A 'Distraught' Joe Paterno Issues Statement, Hires Criminal Defense Attorney
Two hours after he was fired on Wednesday night, Joe Paterno issued a brief, 112-word statement.
Not too long after that -- wearing powder blue pajamas, an oversized grey sweatshirt and socks -- and accompanied by his wife Sue, Paterno spoke for less than a minute to supporters and media outside his front door.
That was it from Paterno, for nearly two days.
Throughout Thursday and Friday, a steady stream of visitors, some of them friends but most of them students who made the three-block walk from campus, knocked on the Paternos' door to offer their best wishes.
Some brought flowers. Others cards and posters. A couple of well-wishers raked the heavy layer of leaves on the Paternos' front yard, most of it brush haven blown onto the yard from adjacent Sunset Park.
Two past presidents of Paternoville, the student-run encampment outside Beaver Stadium, were in State College on a long-planned visit from Houston and New York City. They trekked to the Paternos on Friday afternoon, carrying a five-pound bag of Gummy Bears -- Paterno's favorite candy -- and spoke for several minutes with Sue.
At best, though, Friday was definitely bittersweet at the house at the end of McKee Street, where the Paternos have lived since the late 1960s and where the 84-year-old Paterno has been since returning home from his last football practice on Wednesday night.
On Friday night, Paterno's son Scott spoke on behalf of his father, issuing a prepared statement. An attorney, Scott served as his father's ad hoc spokesman earlier in the week, when the coach's status was in limbo.
Since then, the former Penn State football coach has retained a crisis communications expert, Dan McGinn of Arlington, Va.'s TMG Strategies -- who no doubt directed the coach and his family to stay silent.
Paterno has also retained an attorney, J. Sedwick "Wick" Sollers, at the law firm of King and Spalding. A graduate of Princeton with a J.D. from Maryland, Sollers is the managing partner of King & Spalding’s Washington, D.C., office and a prominent criminal defense attorney. Along with Griffin Bell, Sollers represented former President George H.W. Bush in the Iran-Contra investigations.
Paterno testified in the Pennsylvania attorney general's investigation into the Jerry Sandusky child-sexual-abuse case. Paterno has not been charged with a crime and, in a press conference early in the week, Attorney General Linda Kelly said Paterno was not a target of the investigation.

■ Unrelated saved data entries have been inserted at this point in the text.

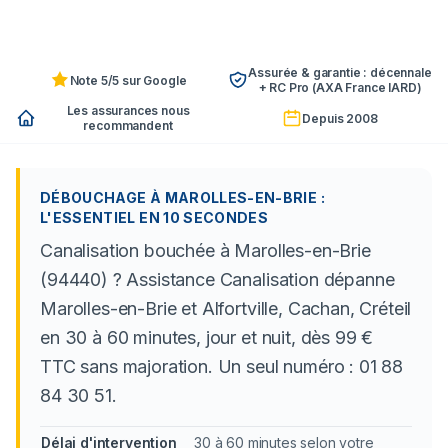
Assurée & garantie : décennale
Note 5/5 sur Google
+ RC Pro (AXA France IARD)
Les assurances nous
Depuis 2008
recommandent
DÉBOUCHAGE À MAROLLES-EN-BRIE :
L'ESSENTIEL EN 10 SECONDES
Canalisation bouchée à Marolles-en-Brie
(94440) ? Assistance Canalisation dépanne
Marolles-en-Brie et Alfortville, Cachan, Créteil
en 30 à 60 minutes, jour et nuit, dès 99 €
TTC sans majoration. Un seul numéro : 01 88
84 30 51.
Délai d'intervention
30 à 60 minutes selon votre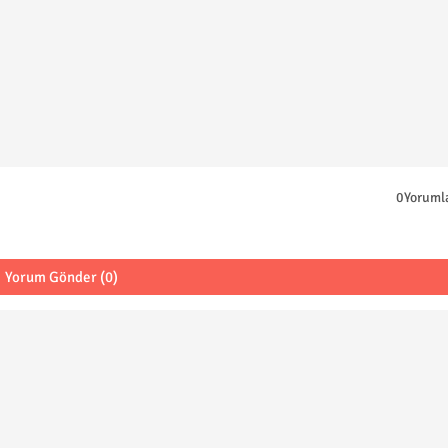
0Yoruml
Yorum Gönder (0)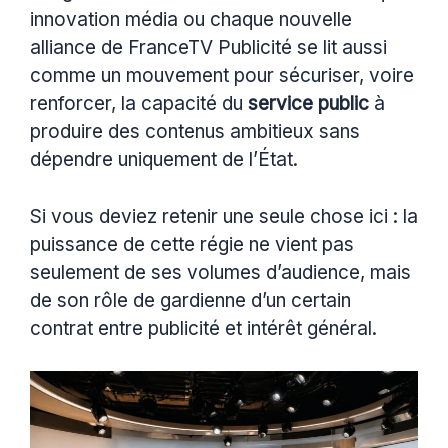
innovation média ou chaque nouvelle
alliance de FranceTV Publicité se lit aussi
comme un mouvement pour sécuriser, voire
renforcer, la capacité du
service public
à
produire des contenus ambitieux sans
dépendre uniquement de l’État.
Si vous deviez retenir une seule chose ici : la
puissance de cette régie ne vient pas
seulement de ses volumes d’audience, mais
de son rôle de gardienne d’un certain
contrat entre publicité et intérêt général.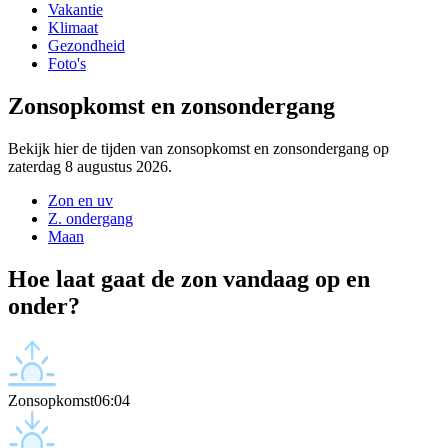
Vakantie
Klimaat
Gezondheid
Foto's
Zonsopkomst en zonsondergang
Bekijk hier de tijden van zonsopkomst en zonsondergang op
zaterdag 8 augustus 2026.
Zon en uv
Z. ondergang
Maan
Hoe laat gaat de zon vandaag op en
onder?
Zonsopkomst
06:04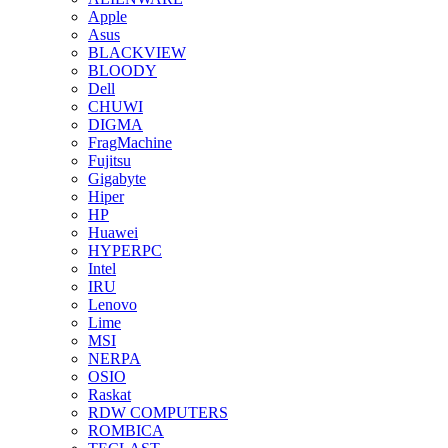
Apple
Asus
BLACKVIEW
BLOODY
Dell
CHUWI
DIGMA
FragMachine
Fujitsu
Gigabyte
Hiper
HP
Huawei
HYPERPC
Intel
IRU
Lenovo
Lime
MSI
NERPA
OSIO
Raskat
RDW COMPUTERS
ROMBICA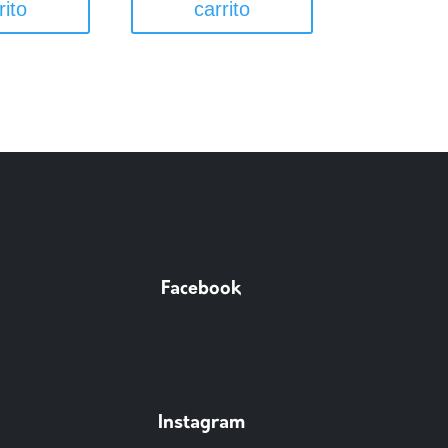
rito
carrito
Facebook
Instagram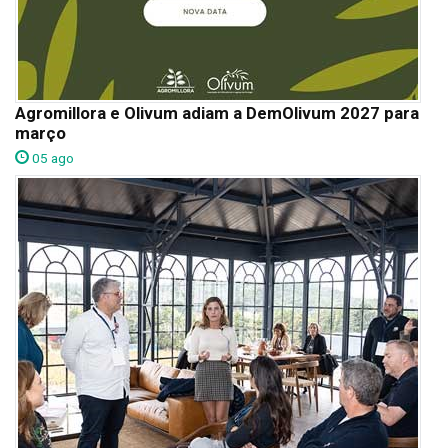
Agromillora e Olivum adiam a DemOlivum 2027 para
março
05 ago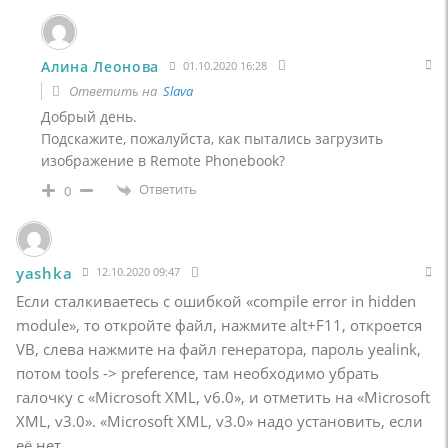
Алина Леонова
01.10.2020 16:28
Ответить на
Slava
Добрый день.
Подскажите, пожалуйста, как пытались загрузить
изображение в Remote Phonebook?
Ответить
0
yashka
12.10.2020 09:47
Если сталкиваетесь с ошибкой «compile error in hidden
module», то откройте файл, нажмите alt+F11, откроется
VB, слева нажмите на файл генератора, пароль yealink,
потом tools -> preference, там необходимо убрать
галочку с «Microsoft XML, v6.0», и отметить на «Microsoft
XML, v3.0». «Microsoft XML, v3.0» надо установить, если
её нет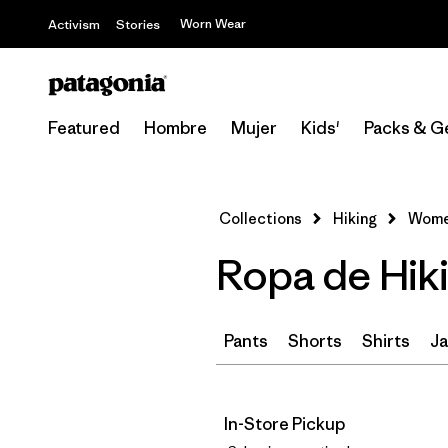
Worn Wear
Activism
Stories
Featured
Hombre
Mujer
Kids'
Packs & G
Collections
Hiking
Women
Ropa de Hiki
Pants
Shorts
Shirts
Ja
In-Store Pickup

However, Paterno is named in a grand-jury report about the matter. It says the coach learned of an alleged incident involving Sandusky, a young boy and a shower room in March 2002, then passed the information up the Penn State chain of command -- as required by law. Paterno apparently did not take additional action, though, statements by state authorities suggest.
Joe Paterno's statement, as delivered Friday night by his son Scott:
"I have been asked by my father to make a brief statement on his behalf.
"Like everyone who has watched this story unfold, my father is experiencing a range of powerful emotions. He is absolutely distraught over what happened to the children and their families. He also wants very much to speak publicly and answer questions.
"At this stage, however, he has no choice but to be patient and defer to the legal process. He cooperated fully with the Grand Jury and he will continue to cooperate with the investigation as we move forward.
"On behalf of my father, I have retained Wick Sollers at the law firm of King and Spalding. My father's desire is for the truth to be uncovered and he will work with his lawyers to that end. Going forward, Mr. Sollers has directed my father, our family and everyone associated with us to make no further public statements and to respond to no media inquiries. We will honor this request. Accordingly, all requests for comments or other information should be directed to Mr. Sollers."